Lo facciamo unendoci e portando questi valori in maniera sistematica e diretta verso il consumatore.
Penso al Progetto Monitor, che ci aiuta con la tecnologia ad informare il nostro cliente.
Penso all’oggettistica, che porta il messaggio “Original ital. Eis” migliaia di volte in modo diretto al consumatore.
Penso a voi, cari Soci, che con il vostro lavoro quotidiano portate avanti questi valori di impresa fondata su sani principi, apprezzati peraltro dai nostri clienti.
Sono tutti segnali che ci distinguono da altri colleghi che non possono vantare la nostra tradizione né condividere la nostra storia.

L’opinione pubblica negli anni è cambiata; il consumatore un tempo si fidava del proprio fornitore, acquistando sulla fiducia derivante dal fatto che si ritenesse il venditore un professionista.
Ora, al di là della fiducia, si è più attenti al fatto che, soprattutto in materia alimentare, l’esercente segua ciò che le normative dettano.
Una corretta igiene in azienda con applicazione ed esposizione del sistema HACCP, la dichiarazione di eventuali additivi e allergeni presenti nel prodotto.
Tutti obblighi che, se comunicati, qualificano l’azienda rendendola trasparente e competitiva sul mercato.
Un ingrediente non scritto, ma che in Germania è considerato forse al primo posto, è la qualifica professionale.

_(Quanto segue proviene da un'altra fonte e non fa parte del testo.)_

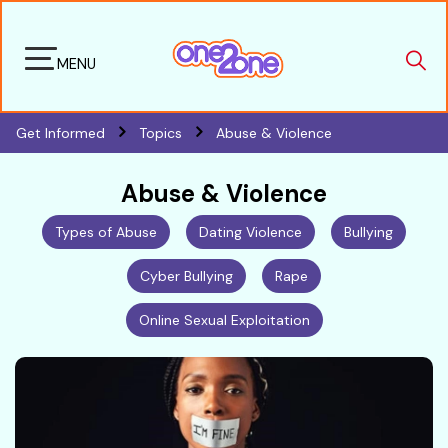
MENU
Get Informed
Topics
Abuse & Violence
Abuse & Violence
Types of Abuse
Dating Violence
Bullying
Cyber Bullying
Rape
Online Sexual Exploitation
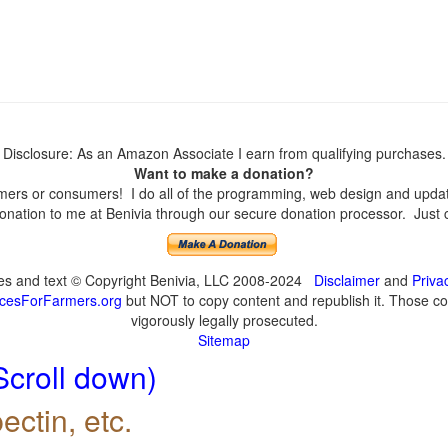
Disclosure: As an Amazon Associate I earn from qualifying purchases.
Want to make a donation?
ers or consumers! I do all of the programming, web design and updates
nation to me at Benivia through our secure donation processor. Just cli
ges and text © Copyright Benivia, LLC 2008-2024
Disclaimer
and
Priva
cesForFarmers.org
but NOT to copy content and republish it. Those cop
vigorously legally prosecuted.
Sitemap
Scroll down)
ectin, etc.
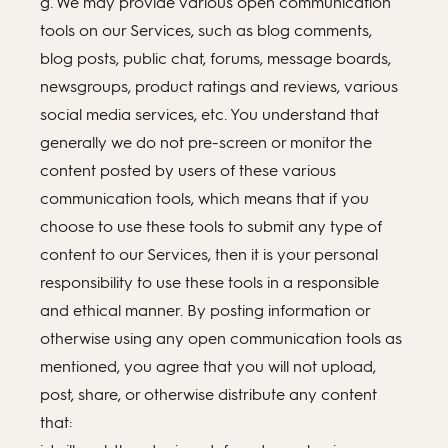
g. We may provide various open communication
tools on our Services, such as blog comments,
blog posts, public chat, forums, message boards,
newsgroups, product ratings and reviews, various
social media services, etc. You understand that
generally we do not pre-screen or monitor the
content posted by users of these various
communication tools, which means that if you
choose to use these tools to submit any type of
content to our Services, then it is your personal
responsibility to use these tools in a responsible
and ethical manner. By posting information or
otherwise using any open communication tools as
mentioned, you agree that you will not upload,
post, share, or otherwise distribute any content
that:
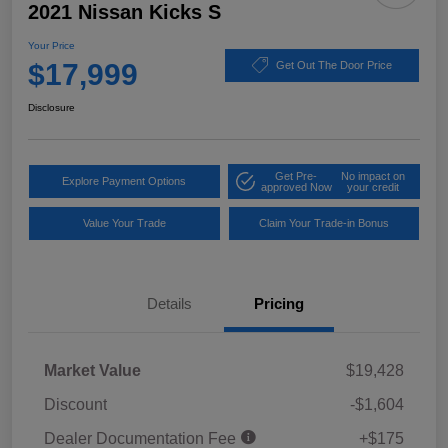
2021 Nissan Kicks S
Your Price
$17,999
Get Out The Door Price
Disclosure
Get Pre-
No impact on
Explore Payment Options
approved Now
your credit
Value Your Trade
Claim Your Trade-in Bonus
Details
Pricing
Market Value
$19,428
Discount
-$1,604
Dealer Documentation Fee
+$175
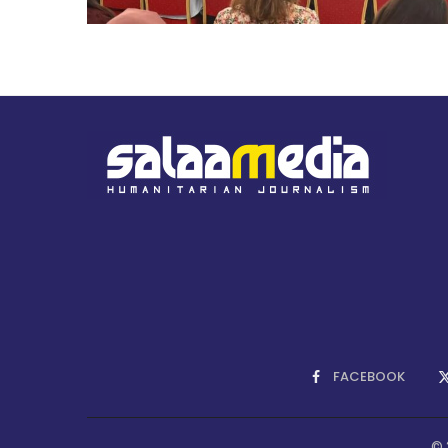
FACEBOOK
© 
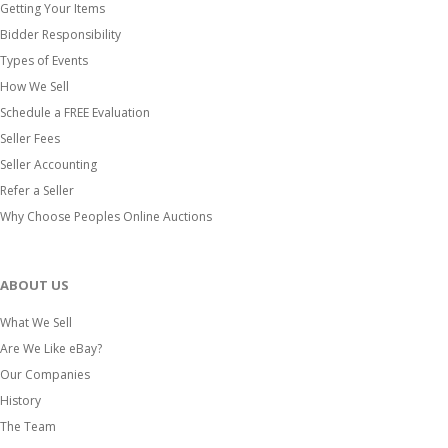
Getting Your Items
Bidder Responsibility
Types of Events
How We Sell
Schedule a FREE Evaluation
Seller Fees
Seller Accounting
Refer a Seller
Why Choose Peoples Online Auctions
ABOUT US
What We Sell
Are We Like eBay?
Our Companies
History
The Team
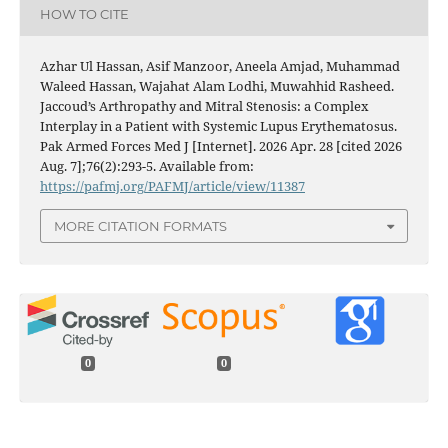
HOW TO CITE
Azhar Ul Hassan, Asif Manzoor, Aneela Amjad, Muhammad
Waleed Hassan, Wajahat Alam Lodhi, Muwahhid Rasheed.
Jaccoud’s Arthropathy and Mitral Stenosis: a Complex
Interplay in a Patient with Systemic Lupus Erythematosus.
Pak Armed Forces Med J [Internet]. 2026 Apr. 28 [cited 2026
Aug. 7];76(2):293-5. Available from:
https://pafmj.org/PAFMJ/article/view/11387
MORE CITATION FORMATS
0
0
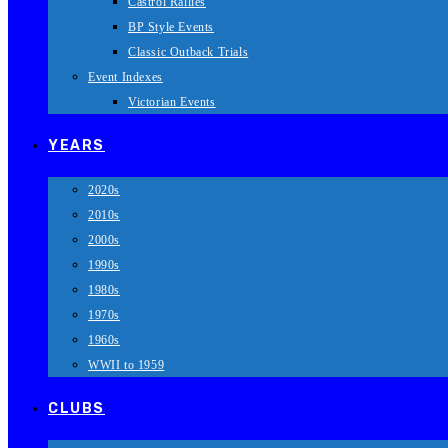
Castrol Rallies
BP Style Events
Classic Outback Trials
Event Indexes
Victorian Events
YEARS
2020s
2010s
2000s
1990s
1980s
1970s
1960s
WWII to 1959
CLUBS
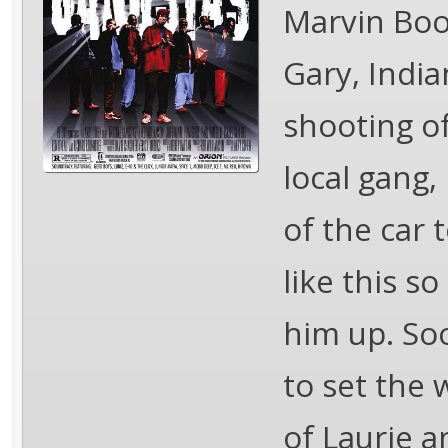
Marvin Boo
Gary, India
shooting o
local gang,
of the car 
like this s
him up. So
to set the 
of Laurie a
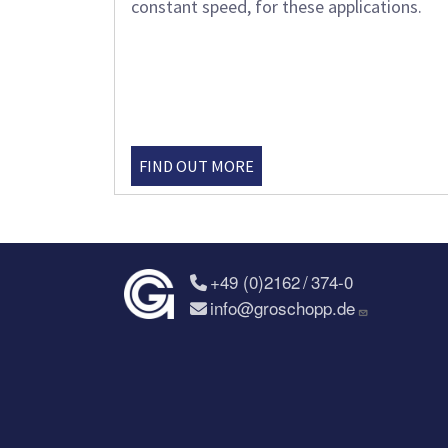
constant speed, for these applications.
FIND OUT MORE
+49 (0)2162 / 374-0
info@groschopp.de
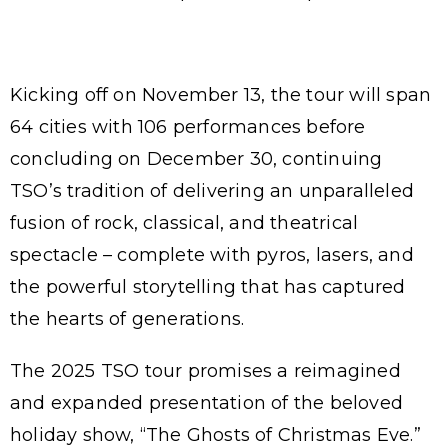
Kicking off on November 13, the tour will span
64 cities with 106 performances before
concluding on December 30, continuing
TSO’s tradition of delivering an unparalleled
fusion of rock, classical, and theatrical
spectacle – complete with pyros, lasers, and
the powerful storytelling that has captured
the hearts of generations.
The 2025 TSO tour promises a reimagined
and expanded presentation of the beloved
holiday show, “The Ghosts of Christmas Eve.”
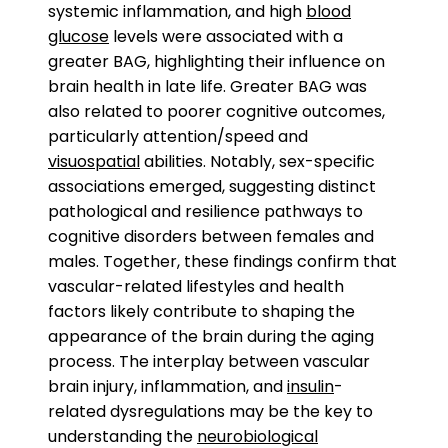
systemic inflammation, and high
blood
glucose
levels were associated with a
greater BAG, highlighting their influence on
brain health in late life. Greater BAG was
also related to poorer cognitive outcomes,
particularly attention/speed and
visuospatial
abilities. Notably, sex-specific
associations emerged, suggesting distinct
pathological and resilience pathways to
cognitive disorders between females and
males. Together, these findings confirm that
vascular-related lifestyles and health
factors likely contribute to shaping the
appearance of the brain during the aging
process. The interplay between vascular
brain injury, inflammation, and
insulin
-
related dysregulations may be the key to
understanding the
neurobiological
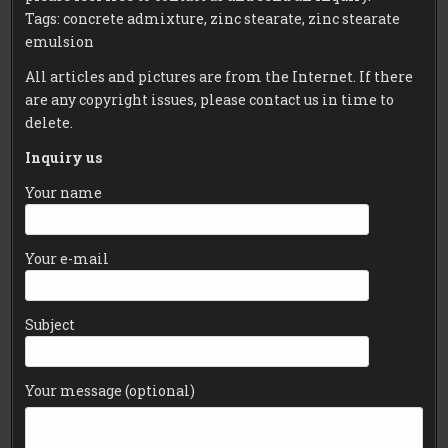
Tags: concrete admixture, zinc stearate, zinc stearate
emulsion
All articles and pictures are from the Internet. If there
are any copyright issues, please contact us in time to
delete.
Inquiry us
Your name
Your e-mail
Subject
Your message (optional)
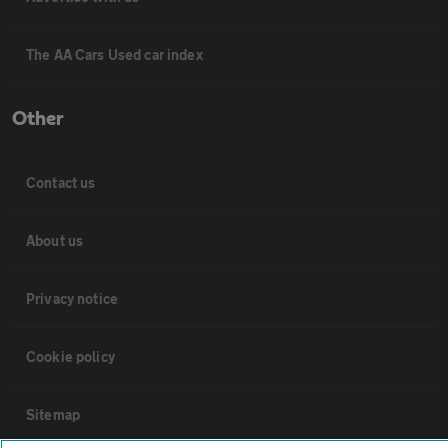
The AA Cars Used car index
Other
Contact us
About us
Privacy notice
Cookie policy
Sitemap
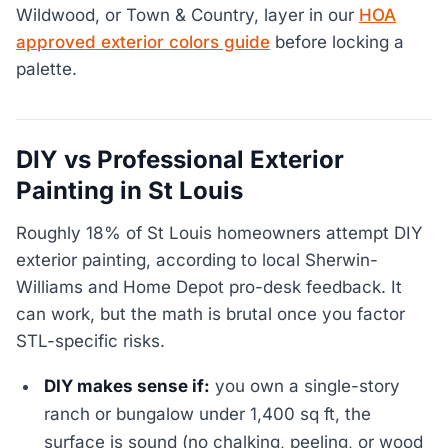
Wildwood, or Town & Country, layer in our
HOA
approved exterior colors guide
before locking a
palette.
DIY vs Professional Exterior
Painting in St Louis
Roughly 18% of St Louis homeowners attempt DIY
exterior painting, according to local Sherwin-
Williams and Home Depot pro-desk feedback. It
can work, but the math is brutal once you factor
STL-specific risks.
DIY makes sense if:
you own a single-story
ranch or bungalow under 1,400 sq ft, the
surface is sound (no chalking, peeling, or wood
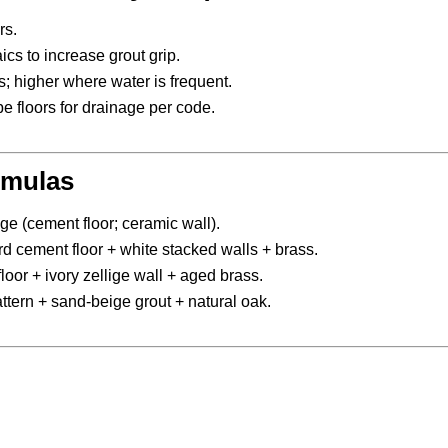
rs.
cs to increase grout grip.
rs; higher where water is frequent.
e floors for drainage per code.
rmulas
ge (cement floor; ceramic wall).
 cement floor + white stacked walls + brass.
loor + ivory zellige wall + aged brass.
ern + sand-beige grout + natural oak.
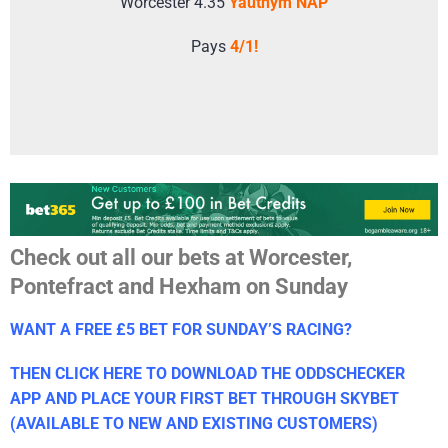
Worcester 4.35
Yauthym NAP
Pays
4/1!
Check out all our bets at Worcester,
Pontefract and Hexham on Sunday
WANT A FREE £5 BET FOR SUNDAY’S RACING?
THEN CLICK HERE TO DOWNLOAD THE ODDSCHECKER
APP AND PLACE YOUR FIRST BET THROUGH SKYBET
(AVAILABLE TO NEW AND EXISTING CUSTOMERS)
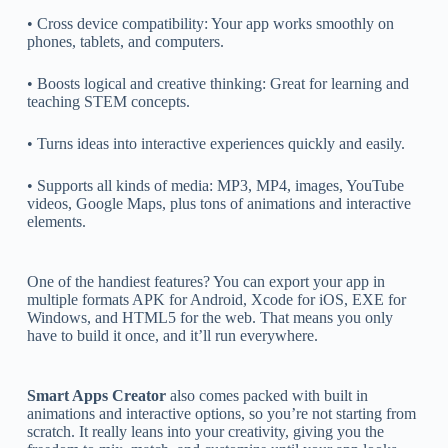
• Cross device compatibility: Your app works smoothly on
phones, tablets, and computers.
• Boosts logical and creative thinking: Great for learning and
teaching STEM concepts.
• Turns ideas into interactive experiences quickly and easily.
• Supports all kinds of media: MP3, MP4, images, YouTube
videos, Google Maps, plus tons of animations and interactive
elements.
One of the handiest features? You can export your app in
multiple formats APK for Android, Xcode for iOS, EXE for
Windows, and HTML5 for the web. That means you only
have to build it once, and it’ll run everywhere.
Smart Apps Creator
also comes packed with built in
animations and interactive options, so you’re not starting from
scratch. It really leans into your creativity, giving you the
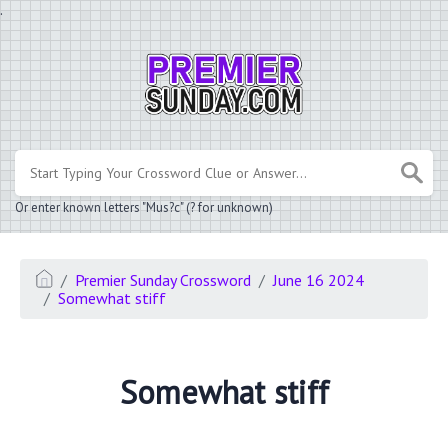
.
Or enter known letters "Mus?c" (? for unknown)
Premier Sunday Crossword
June 16 2024
Somewhat stiff
Somewhat stiff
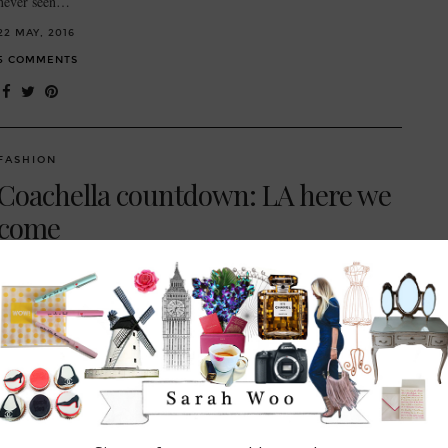
never seen…
22 MAY, 2016
5 COMMENTS
FASHION
Coachella countdown: LA here we
come
// Shoes Elina Linardaki ‘Penny Lane’ embellished leather flat sandals
// Sunglasses Le Specs Thunderdome sunglasses // both from
Matchesfashion.com So, the first weekend of Coachella is done and
dusted (I’ve tried…
18 APRIL, 2016
3 COMMENTS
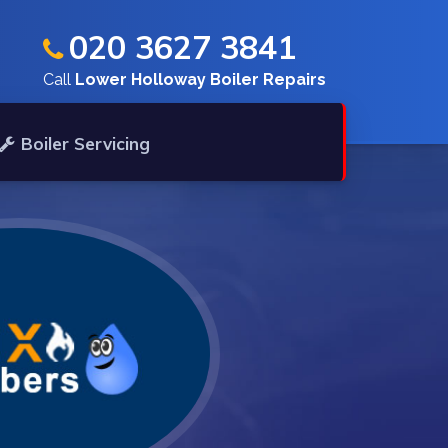
020 3627 3841
Call
Lower Holloway Boiler Repairs
Boiler Servicing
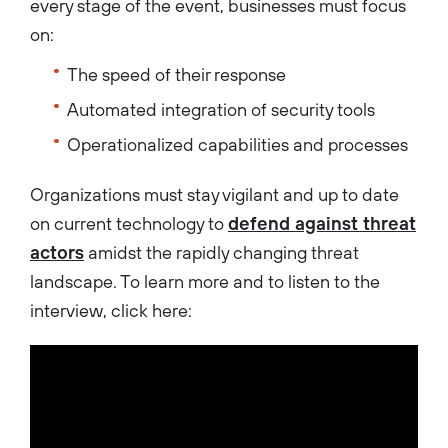
every stage of the event, businesses must focus
on:
The speed of their response
Automated integration of security tools
Operationalized capabilities and processes
Organizations must stay vigilant and up to date
on current technology to
defend against threat
actors
amidst the rapidly changing threat
landscape. To learn more and to listen to the
interview, click here:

Se, ad esempio, un idraulico fornisce un servizio, è implicito che il soggetto abbia una qualifica derivata da un percorso formativo professionale che, appunto, lo qualifica. Lo stesso vale per centinaia di professioni che vengono considerate a priori qualificate.

Questo ancora non è percepito nel nostro caso; le nozioni vengono tramandate a voce senza una documentazione, senza un controllo se sono state date in maniera giusta.

Il sistema cosiddetto duale, dove le nozioni vengono trasmesse in maniera sistematica sia dalla scuola, sia dall’azienda, fanno si che l’apprendista riceva una qualifica riconosciuta e; ciò che più conta, con criteri uguali in tutta la Germania.

Avere oggi un giovane che apprende in questo modo e comunicato al cliente, è la ciliegina che ci dà un altro elemento di distinzione verso chi decide di non seguire questa strada.